Our findings for the first time constructed a robust IRGs-based signature to precisely predict risk of recurrence and further provided a deeper understanding of IRGs regulatory mechanism in LSCC pathogenesis.

Keywords

Laryngeal squamous cell carcinoma immune-related genes recurrence-free survival signature

Introduction

Laryngeal carcinoma (LC) is a prevalent and severe malignancy, which is representative of >20% of all head and neck cancer.^1,2 Laryngeal squamous cell carcinoma (LSCC) is currently the most common pathological classification of LC.³ Currently, a variety of treatments, such as surgery, radiation therapy, and chemotherapy, are available to improve clinical outcome for LSCC patients.^4,5 Despite advances in therapies, nearly half of LSCC patients experience disease recurrence caused by chemotherapy resistance and high invasiveness.⁶ For clinicians, it is a difficult task to predict recurrence and survival risk as tumor heterogeneity and diverse clinical behaviors. Therefore, a valid and convenient predictive model is urgently needed to improve recurrence risk prediction.

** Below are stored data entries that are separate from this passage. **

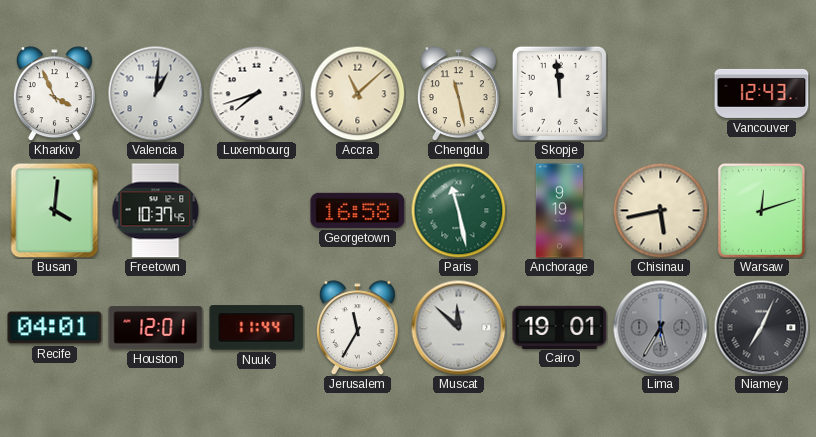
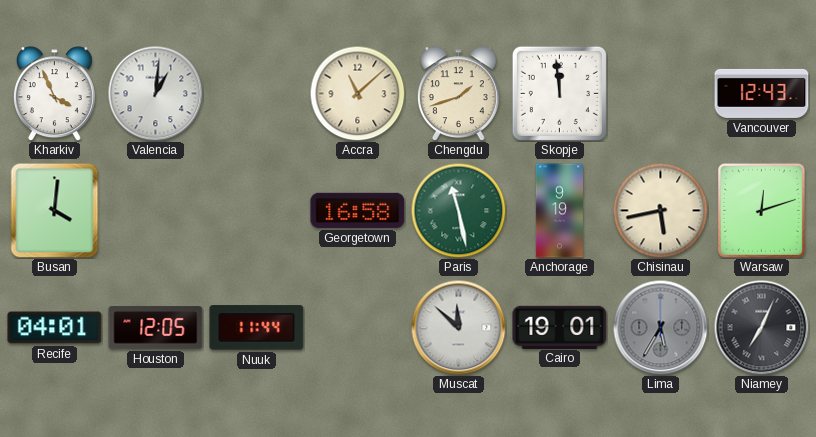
Luxembourg: 7:42 -> none
Chengdu: 11:28 -> 1:42
Freetown: 10:37 -> none
Houston: 12:01 -> 12:05
Jerusalem: 11:35 -> none
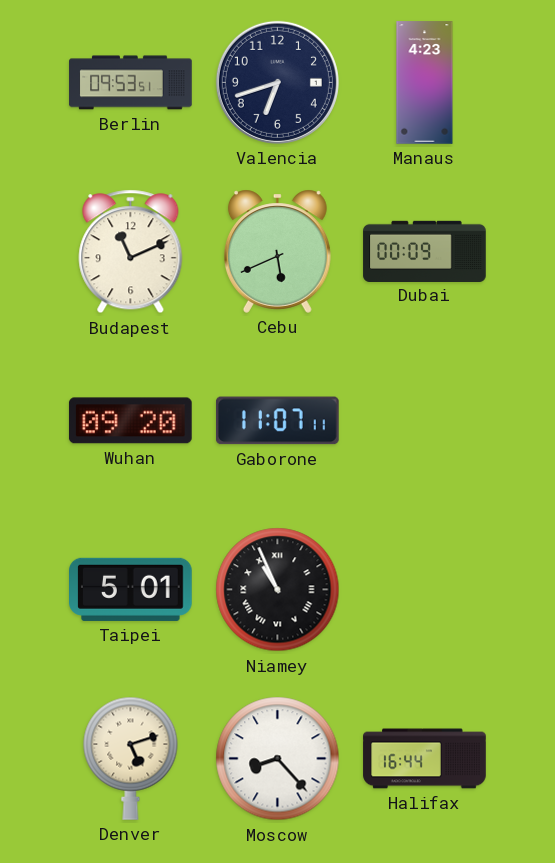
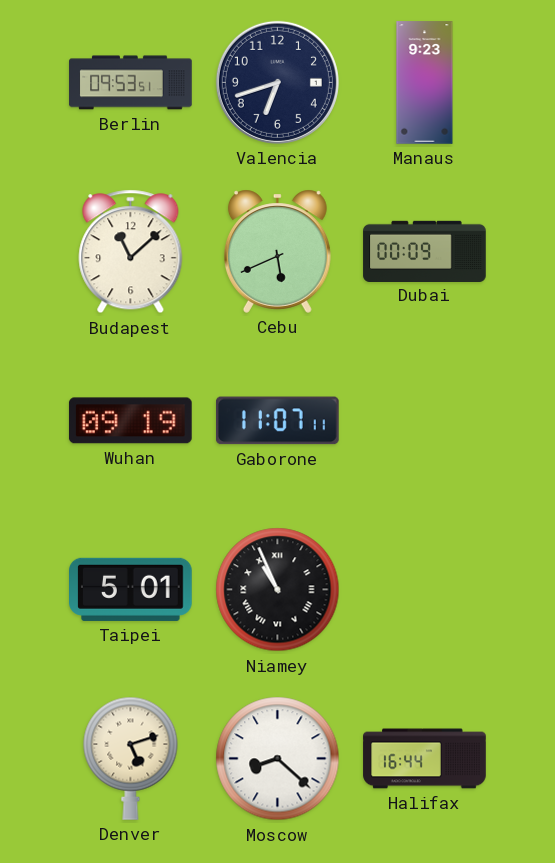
Manaus: 4:23 -> 9:23
Budapest: 11:11 -> 11:08
Wuhan: 09:20 -> 09:19
Moscow: 8:23 -> 8:22
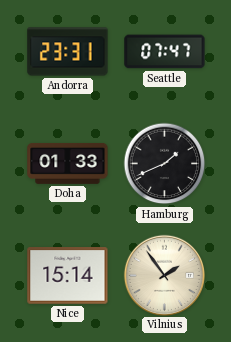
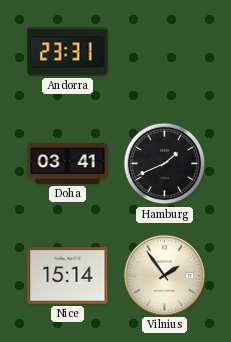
Seattle: 07:47 -> none
Doha: 01:33 -> 03:41
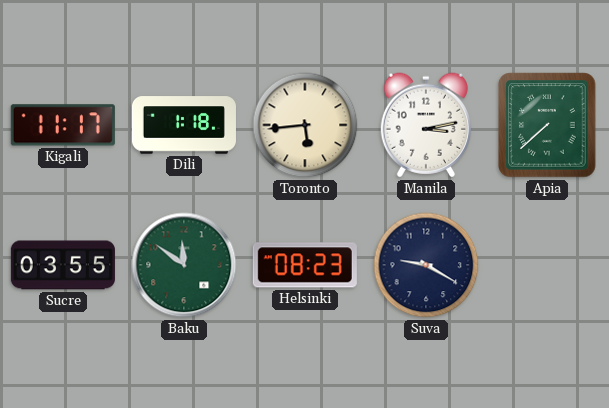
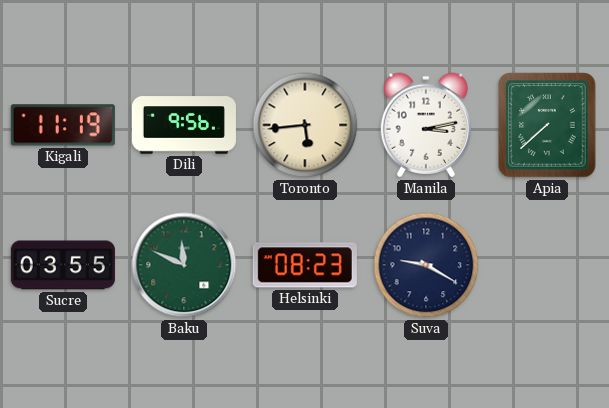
Kigali: 11:17 -> 11:19
Dili: 1:18 -> 9:56
Baku: 11:51 -> 11:49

Tumor microenvironment (TME) plays a critical regulatory role in cancer progression and treatment responses. As the essential components of the tumor microenvironment, tumor-infiltrating immune cells have been validated to be involved in tumor growth, invasiveness, and metastasis. Many researches have reported that pronounced immunosuppressive tumor activity is closely related to tumorigenesis. In addition, immunodeficiency also affects recurrence and prognosis.^7,8 Recently, cancer immunotherapy has emerged as an effective way to improve clinical outcomes.^9-11 For example, targeting programmed death protein (PD-1) and programmed death ligand 1 (PD-L1) with antibodies against PD-1 rescues effector T cell function, maintaining tumor cell-killing capacity of T cell.¹² For LSCC patients with high expression of PD-L1, antibodies against PD-1 are efficacious in reducing the risk of recurrence and improving clinical outcome.^13-15 Therefore, exploring the roles of immune-related genes (IRGs) in LSCC progression is beneficial to discovering more effective immunotherapy targets.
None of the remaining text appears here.